Requirement — Leaving the images aside, transcribe all the data below exactly.

Dataset extract —
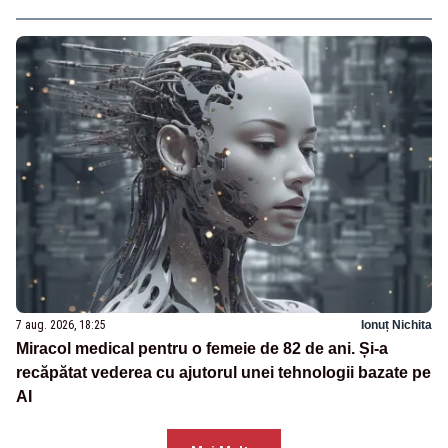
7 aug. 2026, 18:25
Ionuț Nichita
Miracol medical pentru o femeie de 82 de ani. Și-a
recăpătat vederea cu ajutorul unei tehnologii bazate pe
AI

Response below —
7 aug. 2026, 18:25
Ionuț Nichita
Miracol medical pentru o femeie de 82 de ani. Și-a
recăpătat vederea cu ajutorul unei tehnologii bazate pe
AI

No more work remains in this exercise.